# Egg donation and clinics



## wannabemomagain (May 13, 2011)

Hi,
I'm new to the forum but we have be trying to have children for 9 years now. We've been to Cyprus for egg donation in April but sadly did not go as hoped. We had 3 natural pregnancies from the age of 42 to 46 but none went past 16 weeks. Not surprising at my age but we tried anyway. Now when we contact agencies it seems like everything is rushed. They'll take us but nothing seems really planned. We thought everything was coordinated better but Cyprus seemed like no one really knew what they were doing. We're now going to Czech because it's easier to get to than Cyprus. But when I talk to a coordinator they ask me what the plan is. I said I would like for them to talk to my doctor in our country so we can organise this so it will turn out to be a better experience than is Cyprus. Am I the only one who has had this experience? I really feel like a fish out of water. I tackle my business without any problems but this has me feeling with no control at all. Would really appreciate any real information or pointers. Feel like the clinics are so used to this that it's hard for them to understand not everyone else is up to date.


----------



## Caudalie11 (Feb 1, 2011)

Hi wonnabemomagain
I cantotally understand how u feel at this stage, it's all so new. And I think the level of communication u get from a clinic can vary greatly, when it matters so much to u that u need clarity and a clear steer. On the DE journey a certain amount of it is down to you to plan and coordinate which can feel like a real challenge esp when you're going thru something that seems so alien anyway. But ff can be such a great support and you've come to the right place.
I am doing DE with a new clinic in Barcelona having moved from a larger established clinic, largely due to the support & level of communication I felt I needed. It does seem that these important factors are sometimes missing, the focus being more on the technical process. The clinic we are now with are fantastic at being with you throughout the process. Having said that it is still down to us to do what needs doing back home eg find suitable place for ultrasound, blood tests etc. I think there are services offered - but i'm sorry I don't know where -here in uk to provide a link to clinics abroad.

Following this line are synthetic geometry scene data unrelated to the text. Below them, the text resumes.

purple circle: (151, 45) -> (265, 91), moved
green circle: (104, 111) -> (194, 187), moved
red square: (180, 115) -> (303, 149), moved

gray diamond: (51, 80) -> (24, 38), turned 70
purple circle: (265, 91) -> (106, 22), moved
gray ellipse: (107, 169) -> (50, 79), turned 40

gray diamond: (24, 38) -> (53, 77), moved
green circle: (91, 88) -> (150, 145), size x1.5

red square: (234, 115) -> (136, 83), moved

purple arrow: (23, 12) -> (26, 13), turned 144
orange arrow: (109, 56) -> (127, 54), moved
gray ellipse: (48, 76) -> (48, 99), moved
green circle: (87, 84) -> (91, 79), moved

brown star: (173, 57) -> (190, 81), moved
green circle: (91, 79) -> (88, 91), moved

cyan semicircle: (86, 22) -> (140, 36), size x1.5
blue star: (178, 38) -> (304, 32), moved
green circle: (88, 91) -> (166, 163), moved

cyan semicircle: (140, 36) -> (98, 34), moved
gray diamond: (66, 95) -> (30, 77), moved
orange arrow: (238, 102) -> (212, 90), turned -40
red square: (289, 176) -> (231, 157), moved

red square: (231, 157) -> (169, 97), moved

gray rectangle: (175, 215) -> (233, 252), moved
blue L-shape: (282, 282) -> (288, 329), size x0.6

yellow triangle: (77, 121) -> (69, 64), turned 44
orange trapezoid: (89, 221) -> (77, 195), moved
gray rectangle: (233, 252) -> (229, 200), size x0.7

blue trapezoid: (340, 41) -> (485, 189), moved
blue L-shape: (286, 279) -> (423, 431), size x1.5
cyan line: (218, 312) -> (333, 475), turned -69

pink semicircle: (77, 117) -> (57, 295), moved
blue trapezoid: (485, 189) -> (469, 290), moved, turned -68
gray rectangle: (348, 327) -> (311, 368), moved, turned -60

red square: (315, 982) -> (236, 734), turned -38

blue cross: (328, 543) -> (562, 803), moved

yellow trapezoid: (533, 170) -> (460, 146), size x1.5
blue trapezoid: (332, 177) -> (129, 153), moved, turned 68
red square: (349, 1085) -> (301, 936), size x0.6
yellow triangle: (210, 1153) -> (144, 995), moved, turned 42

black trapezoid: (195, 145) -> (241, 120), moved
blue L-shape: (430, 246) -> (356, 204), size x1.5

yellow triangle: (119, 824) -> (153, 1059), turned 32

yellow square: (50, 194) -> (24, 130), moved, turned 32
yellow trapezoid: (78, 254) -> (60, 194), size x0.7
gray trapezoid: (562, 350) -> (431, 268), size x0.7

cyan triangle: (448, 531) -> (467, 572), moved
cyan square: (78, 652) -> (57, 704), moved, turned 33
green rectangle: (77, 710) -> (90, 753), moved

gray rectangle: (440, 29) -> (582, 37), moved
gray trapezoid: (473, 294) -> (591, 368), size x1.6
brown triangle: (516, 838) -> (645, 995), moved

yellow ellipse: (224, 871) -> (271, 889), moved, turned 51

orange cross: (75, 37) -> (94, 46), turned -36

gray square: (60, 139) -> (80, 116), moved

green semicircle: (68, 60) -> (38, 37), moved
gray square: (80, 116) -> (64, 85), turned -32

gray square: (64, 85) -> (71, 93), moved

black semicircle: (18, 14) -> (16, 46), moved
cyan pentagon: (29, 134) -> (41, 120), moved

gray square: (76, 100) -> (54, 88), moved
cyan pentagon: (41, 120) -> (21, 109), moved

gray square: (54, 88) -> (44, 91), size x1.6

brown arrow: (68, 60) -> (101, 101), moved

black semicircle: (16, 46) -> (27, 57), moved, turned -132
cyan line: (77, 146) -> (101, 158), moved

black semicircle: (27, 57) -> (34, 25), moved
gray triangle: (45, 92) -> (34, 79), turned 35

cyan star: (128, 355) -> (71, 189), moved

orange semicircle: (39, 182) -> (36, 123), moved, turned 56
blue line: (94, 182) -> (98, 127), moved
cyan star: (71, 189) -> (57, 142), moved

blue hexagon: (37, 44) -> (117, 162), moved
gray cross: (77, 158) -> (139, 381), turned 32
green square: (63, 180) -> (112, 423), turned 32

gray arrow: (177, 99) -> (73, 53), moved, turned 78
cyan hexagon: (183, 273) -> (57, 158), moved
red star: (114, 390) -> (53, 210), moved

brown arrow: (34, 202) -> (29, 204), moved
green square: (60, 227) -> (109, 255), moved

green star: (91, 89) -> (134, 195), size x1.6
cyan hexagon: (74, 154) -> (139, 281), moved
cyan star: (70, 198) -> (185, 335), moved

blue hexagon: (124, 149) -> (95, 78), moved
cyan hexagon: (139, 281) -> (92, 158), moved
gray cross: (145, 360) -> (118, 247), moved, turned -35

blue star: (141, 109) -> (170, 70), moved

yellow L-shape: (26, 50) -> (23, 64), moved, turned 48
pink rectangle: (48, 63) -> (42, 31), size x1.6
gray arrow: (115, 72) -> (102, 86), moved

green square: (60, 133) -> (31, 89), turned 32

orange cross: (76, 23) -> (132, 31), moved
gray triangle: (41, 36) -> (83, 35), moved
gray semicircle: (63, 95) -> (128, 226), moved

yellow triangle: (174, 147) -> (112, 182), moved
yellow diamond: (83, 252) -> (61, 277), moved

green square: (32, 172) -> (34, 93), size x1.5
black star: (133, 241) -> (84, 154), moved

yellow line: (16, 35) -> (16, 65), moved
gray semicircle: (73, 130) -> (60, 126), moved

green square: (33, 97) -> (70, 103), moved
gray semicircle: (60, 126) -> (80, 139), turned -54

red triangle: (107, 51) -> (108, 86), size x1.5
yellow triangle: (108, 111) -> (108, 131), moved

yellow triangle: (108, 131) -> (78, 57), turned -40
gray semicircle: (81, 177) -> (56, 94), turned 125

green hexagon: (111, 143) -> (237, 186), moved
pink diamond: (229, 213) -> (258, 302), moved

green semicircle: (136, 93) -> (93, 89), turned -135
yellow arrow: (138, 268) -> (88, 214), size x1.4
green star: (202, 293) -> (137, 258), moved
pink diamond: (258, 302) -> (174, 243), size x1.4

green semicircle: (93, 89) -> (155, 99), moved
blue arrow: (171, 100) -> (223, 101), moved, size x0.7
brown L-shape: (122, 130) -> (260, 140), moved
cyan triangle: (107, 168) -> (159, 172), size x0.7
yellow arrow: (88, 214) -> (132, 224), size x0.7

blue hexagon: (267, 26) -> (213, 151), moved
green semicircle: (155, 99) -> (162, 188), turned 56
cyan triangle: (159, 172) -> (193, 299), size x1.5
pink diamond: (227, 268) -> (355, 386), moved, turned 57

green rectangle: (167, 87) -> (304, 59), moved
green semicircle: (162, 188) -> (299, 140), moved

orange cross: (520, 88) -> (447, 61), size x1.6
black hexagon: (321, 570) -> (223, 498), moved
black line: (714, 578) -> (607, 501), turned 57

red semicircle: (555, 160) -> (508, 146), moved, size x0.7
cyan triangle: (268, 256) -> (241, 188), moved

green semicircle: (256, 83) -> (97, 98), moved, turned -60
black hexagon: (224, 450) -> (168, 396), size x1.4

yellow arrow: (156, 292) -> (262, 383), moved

I.ll c if I can track this down for u.
I'm not v clear on what you're being asked ie what the plan is, in my case the plan has been worked out by talking to my clinic, discussing options and continuing this dialogue as the process unfolds.


----------



## Caudalie11 (Feb 1, 2011)

Sorry posted reply b4 I finished!
Maybe others have experienced their clinic talking to their dr back home, but for us this hasn't been the case, we've provided all the info ourselves.
I'm so sorry you feel like a fish out of water, I've learnt that this whole process just isn't like a project at work. There are some things u can control & others you simply can't. But ff is a mine of info, comfort & support to help u thru it.
I hope my ramblings make some sense & help a little. Do ask when u have more q's
And good luck! C


----------



## lily17 (Sep 25, 2008)

Hi wannabemom

Not all clinics are as unorganised as you describe.
Its like all services, they vary hugely, some are very very good, and some not so good.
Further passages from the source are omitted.